A retrospective review of 64 BA patients treated by KPE (open = 31, laparoscopic = 33) at a single center (2004-2023) identified 9 BL cases (9/64; 14.1%). PTBD was indicated for jaundice or cholangitis refractory to antibiotic therapy.
All BL were asymptomatic, diagnosed after an episode of postoperative cholangitis. KPE type was not correlated with BL incidence; 2/31 (6.5%) for open and 7/33 (21.2%) for laparoscopic; p = 0.15. Median onset was postoperative day 273 (IQR: 170-920). One case resolved with antibiotics while another case required early liver transplantation (LTx) due to advanced hepatic dysfunction unrelated to BL. All remaining cases (7/9) had PTBD at a median of 14.3 months (IQR: 7.3-34.7) post-KPE, with successful resolution in 6/7; one case required two PTBD procedures. Post-PTBD biliary peritonitis (n = 3) was resolved by abdominal lavage (laparoscopic = 2; open = 1).

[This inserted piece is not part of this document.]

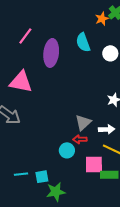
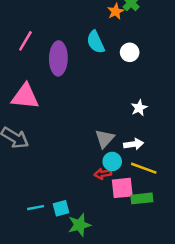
red arrow: (80, 139) -> (103, 174), moved
cyan circle: (67, 150) -> (112, 161), moved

Screening for BL is advisable in all postoperative BA patients especially when cholangitis occurs. Although the risk for biliary peritonitis warrants caution, PTBD seems a viable option for managing BL formation after KPE.
卡塞氏 portaenterostomy(KPE)后胆湖(BL)的形成可能会使胆道闭锁(BA)的预后复杂化。经荧光透视/超声(US)引导的经皮经肝胆管引流(PTBD)被讨论用于 BL 的治疗。
对单中心(2004-2023 年)接受 KPE 治疗的 64 例 BA 患者(开腹手术=31 例,腹腔镜手术=33 例)进行回顾性研究,确定了 9 例 BL 病例(9/64;14.1%)。PTBD 指征为黄疸或抗生素治疗无效的胆管炎。
所有 BL 均无症状,在术后胆管炎发作后诊断。KPE 类型与 BL 发生率无相关性;开腹手术 2/31(6.5%),腹腔镜手术 7/33(21.2%);p=0.15。中位发病时间为术后第 273 天(IQR:170-920)。1 例通过抗生素治疗缓解,另 1 例因与 BL 无关的肝功能衰竭而早期进行肝移植(LTx)。所有其余病例(7/9)在 KPE 后中位 14.3 个月(IQR:7.3-34.7)进行 PTBD,6/7 例成功缓解;1 例需要两次 PTBD 治疗。3 例经 PTBD 后发生胆汁性腹膜炎(腹腔镜=2;开腹=1),通过腹腔灌洗治愈。
建议对所有术后 BA 患者进行 BL 筛查,特别是在发生胆管炎时。虽然发生胆汁性腹膜炎的风险需要谨慎,但 PTBD 似乎是 KPE 后治疗 BL 形成的可行选择。